» **SUPPLIED MATERIAL**
======
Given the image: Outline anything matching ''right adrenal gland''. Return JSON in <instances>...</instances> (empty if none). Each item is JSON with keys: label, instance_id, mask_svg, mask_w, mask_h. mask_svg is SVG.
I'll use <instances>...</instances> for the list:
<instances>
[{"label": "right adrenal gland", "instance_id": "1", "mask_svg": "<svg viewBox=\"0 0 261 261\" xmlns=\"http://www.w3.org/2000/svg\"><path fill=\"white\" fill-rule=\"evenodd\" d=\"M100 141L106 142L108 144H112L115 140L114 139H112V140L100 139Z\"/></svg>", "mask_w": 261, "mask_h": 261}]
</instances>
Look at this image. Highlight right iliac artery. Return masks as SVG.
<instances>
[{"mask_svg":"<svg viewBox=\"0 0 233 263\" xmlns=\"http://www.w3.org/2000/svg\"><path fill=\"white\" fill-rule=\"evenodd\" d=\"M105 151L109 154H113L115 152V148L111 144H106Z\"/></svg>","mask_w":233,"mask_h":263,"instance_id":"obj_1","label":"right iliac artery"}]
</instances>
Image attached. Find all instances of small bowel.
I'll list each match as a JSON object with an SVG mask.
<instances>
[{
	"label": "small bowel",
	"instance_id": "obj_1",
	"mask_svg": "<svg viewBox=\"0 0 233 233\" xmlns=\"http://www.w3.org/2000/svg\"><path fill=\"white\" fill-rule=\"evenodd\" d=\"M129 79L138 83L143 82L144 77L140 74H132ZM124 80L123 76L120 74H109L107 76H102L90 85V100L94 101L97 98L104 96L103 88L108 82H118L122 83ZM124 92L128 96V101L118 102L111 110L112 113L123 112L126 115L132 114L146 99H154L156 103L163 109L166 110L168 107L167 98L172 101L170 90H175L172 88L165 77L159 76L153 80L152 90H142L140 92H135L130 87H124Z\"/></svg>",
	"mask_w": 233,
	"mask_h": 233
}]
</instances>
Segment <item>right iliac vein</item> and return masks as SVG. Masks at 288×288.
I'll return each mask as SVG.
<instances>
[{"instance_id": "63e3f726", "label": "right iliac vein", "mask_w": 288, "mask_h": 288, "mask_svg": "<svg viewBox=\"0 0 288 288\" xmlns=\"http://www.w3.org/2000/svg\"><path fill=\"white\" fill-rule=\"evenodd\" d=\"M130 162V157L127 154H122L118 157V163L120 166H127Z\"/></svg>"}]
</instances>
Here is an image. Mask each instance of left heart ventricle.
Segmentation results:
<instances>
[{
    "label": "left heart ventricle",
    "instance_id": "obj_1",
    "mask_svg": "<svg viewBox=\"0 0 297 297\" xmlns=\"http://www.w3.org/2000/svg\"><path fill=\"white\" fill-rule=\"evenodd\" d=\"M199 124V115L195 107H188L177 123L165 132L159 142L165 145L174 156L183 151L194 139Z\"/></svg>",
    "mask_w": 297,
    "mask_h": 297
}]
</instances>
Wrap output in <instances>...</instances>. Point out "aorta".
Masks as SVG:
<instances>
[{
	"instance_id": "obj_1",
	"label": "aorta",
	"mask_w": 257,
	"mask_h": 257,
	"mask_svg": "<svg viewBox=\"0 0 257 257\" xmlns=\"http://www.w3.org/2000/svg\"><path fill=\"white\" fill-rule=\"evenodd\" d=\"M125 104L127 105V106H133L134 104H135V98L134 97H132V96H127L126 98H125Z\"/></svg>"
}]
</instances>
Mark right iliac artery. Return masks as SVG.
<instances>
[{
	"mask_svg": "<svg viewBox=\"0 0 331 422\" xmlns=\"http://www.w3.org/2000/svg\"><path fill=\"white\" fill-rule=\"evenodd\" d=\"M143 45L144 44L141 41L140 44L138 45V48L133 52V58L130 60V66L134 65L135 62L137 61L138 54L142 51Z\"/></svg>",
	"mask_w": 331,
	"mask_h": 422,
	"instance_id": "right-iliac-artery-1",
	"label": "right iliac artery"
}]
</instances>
======
» **WHAT NEEDS TO BE DONE**
Only a verbatim transcription of the lines from the one containing "Wrap output in" through the last line of the records counts as the answer.

» **YOUR RESPONSE**
Wrap output in <instances>...</instances>. Point out "aorta".
Masks as SVG:
<instances>
[{
	"instance_id": "obj_1",
	"label": "aorta",
	"mask_w": 257,
	"mask_h": 257,
	"mask_svg": "<svg viewBox=\"0 0 257 257\" xmlns=\"http://www.w3.org/2000/svg\"><path fill=\"white\" fill-rule=\"evenodd\" d=\"M125 104L127 105V106H133L134 104H135V98L134 97H132V96H127L126 98H125Z\"/></svg>"
}]
</instances>
Mark right iliac artery. Return masks as SVG.
<instances>
[{
	"mask_svg": "<svg viewBox=\"0 0 331 422\" xmlns=\"http://www.w3.org/2000/svg\"><path fill=\"white\" fill-rule=\"evenodd\" d=\"M143 45L144 44L141 41L140 44L138 45V48L133 52V58L130 60V66L134 65L135 62L137 61L138 54L142 51Z\"/></svg>",
	"mask_w": 331,
	"mask_h": 422,
	"instance_id": "right-iliac-artery-1",
	"label": "right iliac artery"
}]
</instances>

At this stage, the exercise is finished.